Elena Kagan said today she would have supported the nomination of her friend Miguel Estrada to a federal appellate judgeship, if only Estrada had asked.
Kagan, under questioning from Sen. John Cornyn (R-Texas), noted that she wrote letters of support for two of President George W. Bush’s judicial nominees. They were Michael McConnell, who was confirmed to the U.S. Court of Appeals for the 10th Circuit, and Peter Keisler, who was nominated but not confirmed to the D.C. Circuit.
“If I didn’t with Miguel, it’s because he didn’t ask me to do so,” Kagan said.
The letter may be forthcoming now. Earlier in the day, Sen. Lindsey Graham (R-S.C.) also brought up Estrada’s nomination and asked Kagan whether she would write a letter endorsing him.

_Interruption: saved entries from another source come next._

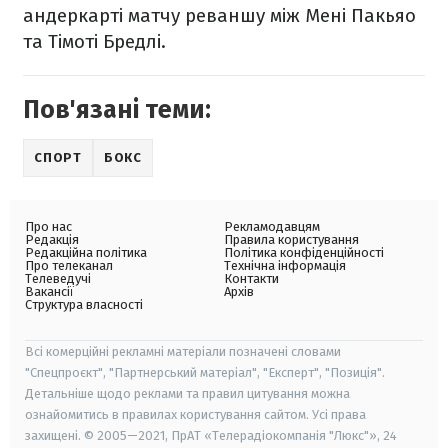
андеркарті матчу реваншу між Мені Пакьяо
та Тімоті Бредлі.
Пов'язані теми:
СПОРТ
БОКС
Про нас
Рекламодавцям
Редакція
Правила користування
Редакційна політика
Політика конфіденційності
Про телеканал
Технічна інформація
Телеведучі
Контакти
Вакансії
Архів
Структура власності
Всі комерційні рекламні матеріали позначені словами
"Спецпроєкт", "Партнерський матеріал", "Експерт", "Позиція".
Детальніше щодо реклами та правил цитування можна
ознайомитись в правилах користування сайтом. Усі права
захищені. © 2005—2021, ПрАТ «Телерадіокомпанія "Люкс"», 24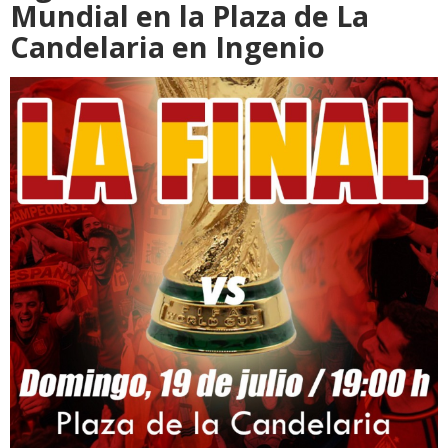
Mundial en la Plaza de La
Candelaria en Ingenio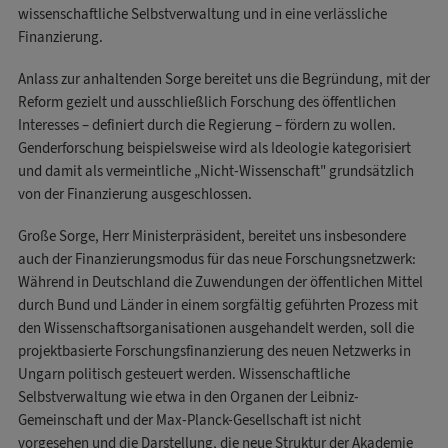
wissenschaftliche Selbstverwaltung und in eine verlässliche
Finanzierung.
Anlass zur anhaltenden Sorge bereitet uns die Begründung, mit der
Reform gezielt und ausschließlich Forschung des öffentlichen
Interesses – definiert durch die Regierung – fördern zu wollen.
Genderforschung beispielsweise wird als Ideologie kategorisiert
und damit als vermeintliche „Nicht-Wissenschaft" grundsätzlich
von der Finanzierung ausgeschlossen.
Große Sorge, Herr Ministerpräsident, bereitet uns insbesondere
auch der Finanzierungsmodus für das neue Forschungsnetzwerk:
Während in Deutschland die Zuwendungen der öffentlichen Mittel
durch Bund und Länder in einem sorgfältig geführten Prozess mit
den Wissenschaftsorganisationen ausgehandelt werden, soll die
projektbasierte Forschungsfinanzierung des neuen Netzwerks in
Ungarn politisch gesteuert werden. Wissenschaftliche
Selbstverwaltung wie etwa in den Organen der Leibniz-
Gemeinschaft und der Max-Planck-Gesellschaft ist nicht
vorgesehen und die Darstellung, die neue Struktur der Akademie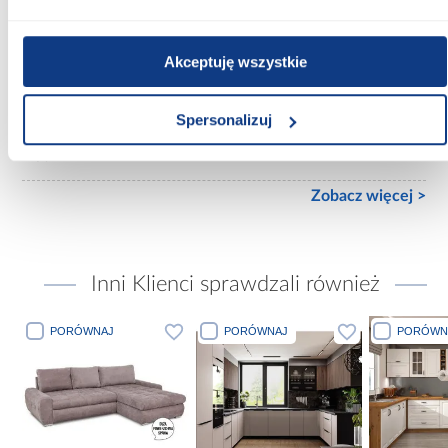
Ilość drzwi:
kilkudrzwiowe
Akceptuję wszystkie
Wykończenie frontów:
mat
Spersonalizuj
Wykończenie korpusu:
mat
Zobacz więcej >
Inni Klienci sprawdzali również
PORÓWNAJ
PORÓWNAJ
PORÓW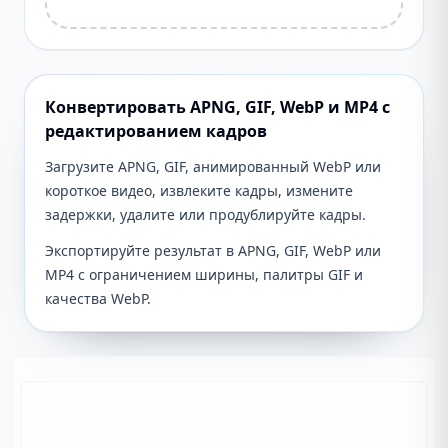
Конвертировать APNG, GIF, WebP и MP4 с
редактированием кадров
Загрузите APNG, GIF, анимированный WebP или
короткое видео, извлеките кадры, измените
задержки, удалите или продублируйте кадры.
Экспортируйте результат в APNG, GIF, WebP или
MP4 с ограничением ширины, палитры GIF и
качества WebP.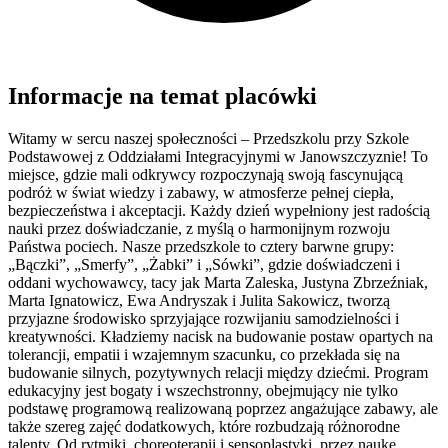
Informacje na temat placówki
Witamy w sercu naszej społeczności – Przedszkolu przy Szkole
Podstawowej z Oddziałami Integracyjnymi w Janowszczyznie! To
miejsce, gdzie mali odkrywcy rozpoczynają swoją fascynującą
podróż w świat wiedzy i zabawy, w atmosferze pełnej ciepła,
bezpieczeństwa i akceptacji. Każdy dzień wypełniony jest radością
nauki przez doświadczanie, z myślą o harmonijnym rozwoju
Państwa pociech. Nasze przedszkole to cztery barwne grupy:
„Bączki”, „Smerfy”, „Żabki” i „Sówki”, gdzie doświadczeni i
oddani wychowawcy, tacy jak Marta Zaleska, Justyna Zbrzeźniak,
Marta Ignatowicz, Ewa Andryszak i Julita Sakowicz, tworzą
przyjazne środowisko sprzyjające rozwijaniu samodzielności i
kreatywności. Kładziemy nacisk na budowanie postaw opartych na
tolerancji, empatii i wzajemnym szacunku, co przekłada się na
budowanie silnych, pozytywnych relacji między dziećmi. Program
edukacyjny jest bogaty i wszechstronny, obejmujący nie tylko
podstawę programową realizowaną poprzez angażujące zabawy, ale
także szereg zajęć dodatkowych, które rozbudzają różnorodne
talenty. Od rytmiki, choreoterapii i sensoplastyki, przez naukę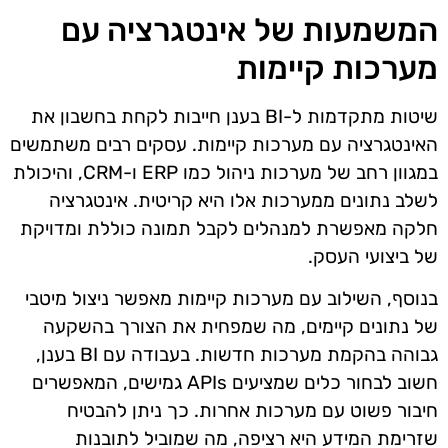
המשמעות של אינטגרציה עם
מערכות קיימות
שיטות מתקדמות ל-BI בענן חייבות לקחת בחשבון את
האינטגרציה עם מערכות קיימות. עסקים רבים משתמשים
במגוון רחב של מערכות ניהול כמו ERP ו-CRM, והיכולת
לשלב נתונים ממערכות אלו היא קריטית. אינטגרציה
חלקה מאפשרת למנהלים לקבל תמונה כוללת ומדויקת
של ביצועי העסק.
בנוסף, השילוב עם מערכות קיימות מאפשר ניצול מיטבי
של נתונים קיימים, מה שמפחית את הצורך בהשקעה
גבוהה בהקמת מערכות חדשות. בעבודה עם BI בענן,
חשוב לבחור כלים שמציעים APIs גמישים, המאפשרים
חיבור פשוט עם מערכות אחרות. כך ניתן להבטיח
שזרימת המידע היא רציפה, מה שמוביל לתובנות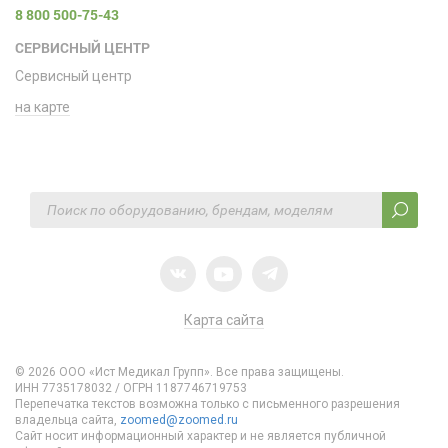
8 800 500-75-43
СЕРВИСНЫЙ ЦЕНТР
Сервисный центр
на карте
Карта сайта
© 2026 ООО «Ист Медикал Групп». Все права защищены.
ИНН 7735178032 / ОГРН 1187746719753
Перепечатка текстов возможна только с письменного разрешения
владельца сайта,
zoomed@zoomed.ru
Сайт носит информационный характер и не является публичной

Kagan said she would do so, and she praised Estrada’s qualifications to be an appellate judge or a Supreme Court justice.
Estrada’s nomination, also to the D.C. Circuit, failed after Democrats blocked several attempts to bring it to a vote on the Senate floor. They criticized his views on civil rights and asked to review confidential records from his time in the Solicitor General’s Office, though they had another reason to oppose him, as well: Estrada was viewed as a potential future nominee to the Supreme Court, and he could have been the first Hispanic nominee.
Now back at the Washington office of Gibson, Dunn & Crutcher as a partner, Estrada is co-chair of the firm’s appellate practice.
The subject of his filibustered nomination came up because Estrada and Kagan are longtime friends. They met as students at Harvard Law School, where they were assigned to sit next to each other during their first year, and Estrada has endorsed Kagan’s nomination to the Supreme Court.
Cornyn asked whether Kagan did the same for Estrada after his nomination fight began in 2001. “Did you ever speak out publicly or talk to him privately about his nomination and the fact that he was filibustered seven times?” he asked.
“Senator Cornyn, I would have done whatever he asked me to do, because he’s a great friend and a great person,” Kagan replied, before noting the letters she wrote for McConnell and Keisler.
Kagan did not mention one other similarity between her and Estrada: She was nominated to the D.C. Circuit, too, in 1999, but her nomination failed after Sen. Orrin Hatch (R-Utah), then the chairman of the Senate Judiciary Committee, declined to schedule a hearing.